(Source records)
^^^^^^^^
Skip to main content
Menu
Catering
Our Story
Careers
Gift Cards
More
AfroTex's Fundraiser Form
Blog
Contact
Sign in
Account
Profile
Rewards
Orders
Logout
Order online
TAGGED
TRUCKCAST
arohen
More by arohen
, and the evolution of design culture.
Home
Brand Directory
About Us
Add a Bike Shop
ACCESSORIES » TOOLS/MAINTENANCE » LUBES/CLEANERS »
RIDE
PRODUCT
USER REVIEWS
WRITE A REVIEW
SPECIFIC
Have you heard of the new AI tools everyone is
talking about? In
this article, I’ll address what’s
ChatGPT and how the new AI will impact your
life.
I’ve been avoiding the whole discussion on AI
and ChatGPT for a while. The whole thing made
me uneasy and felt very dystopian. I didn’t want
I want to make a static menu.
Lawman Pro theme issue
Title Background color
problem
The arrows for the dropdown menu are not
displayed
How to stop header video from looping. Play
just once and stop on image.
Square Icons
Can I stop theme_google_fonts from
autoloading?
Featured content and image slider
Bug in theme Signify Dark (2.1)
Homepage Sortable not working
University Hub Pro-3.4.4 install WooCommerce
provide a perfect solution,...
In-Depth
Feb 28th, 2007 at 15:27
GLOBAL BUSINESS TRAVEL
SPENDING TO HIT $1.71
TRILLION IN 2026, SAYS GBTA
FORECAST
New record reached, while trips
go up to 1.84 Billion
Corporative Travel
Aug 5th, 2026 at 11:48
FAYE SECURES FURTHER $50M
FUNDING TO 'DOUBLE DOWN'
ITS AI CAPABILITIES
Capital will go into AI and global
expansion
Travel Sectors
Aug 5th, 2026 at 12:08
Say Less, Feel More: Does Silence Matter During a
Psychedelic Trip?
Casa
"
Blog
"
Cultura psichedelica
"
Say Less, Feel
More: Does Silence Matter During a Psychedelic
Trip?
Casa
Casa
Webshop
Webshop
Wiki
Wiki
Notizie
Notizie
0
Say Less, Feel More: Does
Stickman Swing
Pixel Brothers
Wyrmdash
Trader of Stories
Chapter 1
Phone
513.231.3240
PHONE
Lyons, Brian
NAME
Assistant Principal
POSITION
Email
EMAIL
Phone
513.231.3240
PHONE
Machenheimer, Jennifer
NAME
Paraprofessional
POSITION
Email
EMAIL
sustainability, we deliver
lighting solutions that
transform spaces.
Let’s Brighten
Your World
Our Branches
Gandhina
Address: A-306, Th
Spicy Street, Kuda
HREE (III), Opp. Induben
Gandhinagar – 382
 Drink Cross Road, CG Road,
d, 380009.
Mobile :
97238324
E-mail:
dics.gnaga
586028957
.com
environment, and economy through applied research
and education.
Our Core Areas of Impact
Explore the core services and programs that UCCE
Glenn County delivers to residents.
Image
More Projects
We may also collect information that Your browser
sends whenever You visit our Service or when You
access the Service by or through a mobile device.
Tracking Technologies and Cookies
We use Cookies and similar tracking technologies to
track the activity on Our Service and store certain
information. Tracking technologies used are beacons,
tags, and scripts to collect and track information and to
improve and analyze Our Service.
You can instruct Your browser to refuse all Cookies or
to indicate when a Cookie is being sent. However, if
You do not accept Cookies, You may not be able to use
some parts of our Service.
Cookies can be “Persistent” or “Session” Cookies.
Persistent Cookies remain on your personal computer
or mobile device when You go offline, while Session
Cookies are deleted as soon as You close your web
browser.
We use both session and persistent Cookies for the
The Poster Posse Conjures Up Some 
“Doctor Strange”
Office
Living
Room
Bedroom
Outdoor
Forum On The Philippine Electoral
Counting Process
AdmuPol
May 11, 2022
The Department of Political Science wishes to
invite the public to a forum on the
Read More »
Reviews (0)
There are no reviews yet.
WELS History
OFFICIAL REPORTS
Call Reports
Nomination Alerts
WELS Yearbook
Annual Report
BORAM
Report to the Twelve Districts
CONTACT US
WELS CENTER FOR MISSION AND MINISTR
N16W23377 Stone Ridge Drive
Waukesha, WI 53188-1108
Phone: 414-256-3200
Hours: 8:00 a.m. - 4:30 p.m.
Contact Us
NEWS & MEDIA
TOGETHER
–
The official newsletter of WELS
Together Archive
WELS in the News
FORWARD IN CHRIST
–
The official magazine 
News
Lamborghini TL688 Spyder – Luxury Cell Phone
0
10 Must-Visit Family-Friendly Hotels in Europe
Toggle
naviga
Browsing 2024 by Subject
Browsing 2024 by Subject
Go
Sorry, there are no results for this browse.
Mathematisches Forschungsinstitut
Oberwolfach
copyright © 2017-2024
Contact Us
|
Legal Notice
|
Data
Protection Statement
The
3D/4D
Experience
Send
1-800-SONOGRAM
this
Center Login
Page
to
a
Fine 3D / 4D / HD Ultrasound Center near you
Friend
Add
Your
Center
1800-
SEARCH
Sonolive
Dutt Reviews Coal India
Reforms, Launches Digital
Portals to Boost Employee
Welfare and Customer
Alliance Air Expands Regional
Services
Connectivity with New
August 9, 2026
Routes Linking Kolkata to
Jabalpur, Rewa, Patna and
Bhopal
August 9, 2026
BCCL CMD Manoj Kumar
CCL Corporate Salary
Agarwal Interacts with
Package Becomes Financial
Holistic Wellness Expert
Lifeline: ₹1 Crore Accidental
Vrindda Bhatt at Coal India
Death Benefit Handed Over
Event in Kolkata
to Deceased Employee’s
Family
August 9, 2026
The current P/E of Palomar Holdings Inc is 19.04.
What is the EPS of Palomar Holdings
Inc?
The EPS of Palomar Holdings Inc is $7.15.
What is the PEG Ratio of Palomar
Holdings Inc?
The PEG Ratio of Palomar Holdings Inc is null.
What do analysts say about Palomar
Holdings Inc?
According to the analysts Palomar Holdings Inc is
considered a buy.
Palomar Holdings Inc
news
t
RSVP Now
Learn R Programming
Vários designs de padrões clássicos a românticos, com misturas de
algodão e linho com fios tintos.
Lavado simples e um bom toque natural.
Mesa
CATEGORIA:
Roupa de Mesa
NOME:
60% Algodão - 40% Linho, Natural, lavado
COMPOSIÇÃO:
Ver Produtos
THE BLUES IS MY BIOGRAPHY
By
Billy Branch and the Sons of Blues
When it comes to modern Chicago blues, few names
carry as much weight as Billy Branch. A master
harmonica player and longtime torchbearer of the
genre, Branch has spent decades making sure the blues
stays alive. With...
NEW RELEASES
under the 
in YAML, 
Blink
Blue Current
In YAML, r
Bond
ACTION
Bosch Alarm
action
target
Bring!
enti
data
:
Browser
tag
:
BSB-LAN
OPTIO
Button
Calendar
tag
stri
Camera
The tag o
^^^^^^^^
**Work to be completed**
Transcribe all of the entries without altering anything.

**Expected output**
Skip to main content
Menu
Catering
Our Story
Careers
Gift Cards
More
AfroTex's Fundraiser Form
Blog
Contact
Sign in
Account
Profile
Rewards
Orders
Logout
Order online
TAGGED
TRUCKCAST
arohen
More by arohen
, and the evolution of design culture.
Home
Brand Directory
About Us
Add a Bike Shop
ACCESSORIES » TOOLS/MAINTENANCE » LUBES/CLEANERS »
RIDE
PRODUCT
USER REVIEWS
WRITE A REVIEW
SPECIFIC
Have you heard of the new AI tools everyone is
talking about? In
this article, I’ll address what’s
ChatGPT and how the new AI will impact your
life.
I’ve been avoiding the whole discussion on AI
and ChatGPT for a while. The whole thing made
me uneasy and felt very dystopian. I didn’t want
I want to make a static menu.
Lawman Pro theme issue
Title Background color
problem
The arrows for the dropdown menu are not
displayed
How to stop header video from looping. Play
just once and stop on image.
Square Icons
Can I stop theme_google_fonts from
autoloading?
Featured content and image slider
Bug in theme Signify Dark (2.1)
Homepage Sortable not working
University Hub Pro-3.4.4 install WooCommerce
provide a perfect solution,...
In-Depth
Feb 28th, 2007 at 15:27
GLOBAL BUSINESS TRAVEL
SPENDING TO HIT $1.71
TRILLION IN 2026, SAYS GBTA
FORECAST
New record reached, while trips
go up to 1.84 Billion
Corporative Travel
Aug 5th, 2026 at 11:48
FAYE SECURES FURTHER $50M
FUNDING TO 'DOUBLE DOWN'
ITS AI CAPABILITIES
Capital will go into AI and global
expansion
Travel Sectors
Aug 5th, 2026 at 12:08
Say Less, Feel More: Does Silence Matter During a
Psychedelic Trip?
Casa
"
Blog
"
Cultura psichedelica
"
Say Less, Feel
More: Does Silence Matter During a Psychedelic
Trip?
Casa
Casa
Webshop
Webshop
Wiki
Wiki
Notizie
Notizie
0
Say Less, Feel More: Does
Stickman Swing
Pixel Brothers
Wyrmdash
Trader of Stories
Chapter 1
Phone
513.231.3240
PHONE
Lyons, Brian
NAME
Assistant Principal
POSITION
Email
EMAIL
Phone
513.231.3240
PHONE
Machenheimer, Jennifer
NAME
Paraprofessional
POSITION
Email
EMAIL
sustainability, we deliver
lighting solutions that
transform spaces.
Let’s Brighten
Your World
Our Branches
Gandhina
Address: A-306, Th
Spicy Street, Kuda
HREE (III), Opp. Induben
Gandhinagar – 382
 Drink Cross Road, CG Road,
d, 380009.
Mobile :
97238324
E-mail:
dics.gnaga
586028957
.com
environment, and economy through applied research
and education.
Our Core Areas of Impact
Explore the core services and programs that UCCE
Glenn County delivers to residents.
Image
More Projects
We may also collect information that Your browser
sends whenever You visit our Service or when You
access the Service by or through a mobile device.
Tracking Technologies and Cookies
We use Cookies and similar tracking technologies to
track the activity on Our Service and store certain
information. Tracking technologies used are beacons,
tags, and scripts to collect and track information and to
improve and analyze Our Service.
You can instruct Your browser to refuse all Cookies or
to indicate when a Cookie is being sent. However, if
You do not accept Cookies, You may not be able to use
some parts of our Service.
Cookies can be “Persistent” or “Session” Cookies.
Persistent Cookies remain on your personal computer
or mobile device when You go offline, while Session
Cookies are deleted as soon as You close your web
browser.
We use both session and persistent Cookies for the
The Poster Posse Conjures Up Some 
“Doctor Strange”
Office
Living
Room
Bedroom
Outdoor
Forum On The Philippine Electoral
Counting Process
AdmuPol
May 11, 2022
The Department of Political Science wishes to
invite the public to a forum on the
Read More »
Reviews (0)
There are no reviews yet.
WELS History
OFFICIAL REPORTS
Call Reports
Nomination Alerts
WELS Yearbook
Annual Report
BORAM
Report to the Twelve Districts
CONTACT US
WELS CENTER FOR MISSION AND MINISTR
N16W23377 Stone Ridge Drive
Waukesha, WI 53188-1108
Phone: 414-256-3200
Hours: 8:00 a.m. - 4:30 p.m.
Contact Us
NEWS & MEDIA
TOGETHER
–
The official newsletter of WELS
Together Archive
WELS in the News
FORWARD IN CHRIST
–
The official magazine 
News
Lamborghini TL688 Spyder – Luxury Cell Phone
0
10 Must-Visit Family-Friendly Hotels in Europe
Toggle
naviga
Browsing 2024 by Subject
Browsing 2024 by Subject
Go
Sorry, there are no results for this browse.
Mathematisches Forschungsinstitut
Oberwolfach
copyright © 2017-2024
Contact Us
|
Legal Notice
|
Data
Protection Statement
The
3D/4D
Experience
Send
1-800-SONOGRAM
this
Center Login
Page
to
a
Fine 3D / 4D / HD Ultrasound Center near you
Friend
Add
Your
Center
1800-
SEARCH
Sonolive
Dutt Reviews Coal India
Reforms, Launches Digital
Portals to Boost Employee
Welfare and Customer
Alliance Air Expands Regional
Services
Connectivity with New
August 9, 2026
Routes Linking Kolkata to
Jabalpur, Rewa, Patna and
Bhopal
August 9, 2026
BCCL CMD Manoj Kumar
CCL Corporate Salary
Agarwal Interacts with
Package Becomes Financial
Holistic Wellness Expert
Lifeline: ₹1 Crore Accidental
Vrindda Bhatt at Coal India
Death Benefit Handed Over
Event in Kolkata
to Deceased Employee’s
Family
August 9, 2026
The current P/E of Palomar Holdings Inc is 19.04.
What is the EPS of Palomar Holdings
Inc?
The EPS of Palomar Holdings Inc is $7.15.
What is the PEG Ratio of Palomar
Holdings Inc?
The PEG Ratio of Palomar Holdings Inc is null.
What do analysts say about Palomar
Holdings Inc?
According to the analysts Palomar Holdings Inc is
considered a buy.
Palomar Holdings Inc
news
t
RSVP Now
Learn R Programming
Vários designs de padrões clássicos a românticos, com misturas de
algodão e linho com fios tintos.
Lavado simples e um bom toque natural.
Mesa
CATEGORIA:
Roupa de Mesa
NOME:
60% Algodão - 40% Linho, Natural, lavado
COMPOSIÇÃO:
Ver Produtos
THE BLUES IS MY BIOGRAPHY
By
Billy Branch and the Sons of Blues
When it comes to modern Chicago blues, few names
carry as much weight as Billy Branch. A master
harmonica player and longtime torchbearer of the
genre, Branch has spent decades making sure the blues
stays alive. With...
NEW RELEASES
under the 
in YAML, 
Blink
Blue Current
In YAML, r
Bond
ACTION
Bosch Alarm
action
target
Bring!
enti
data
:
Browser
tag
:
BSB-LAN
OPTIO
Button
Calendar
tag
stri
Camera
The tag o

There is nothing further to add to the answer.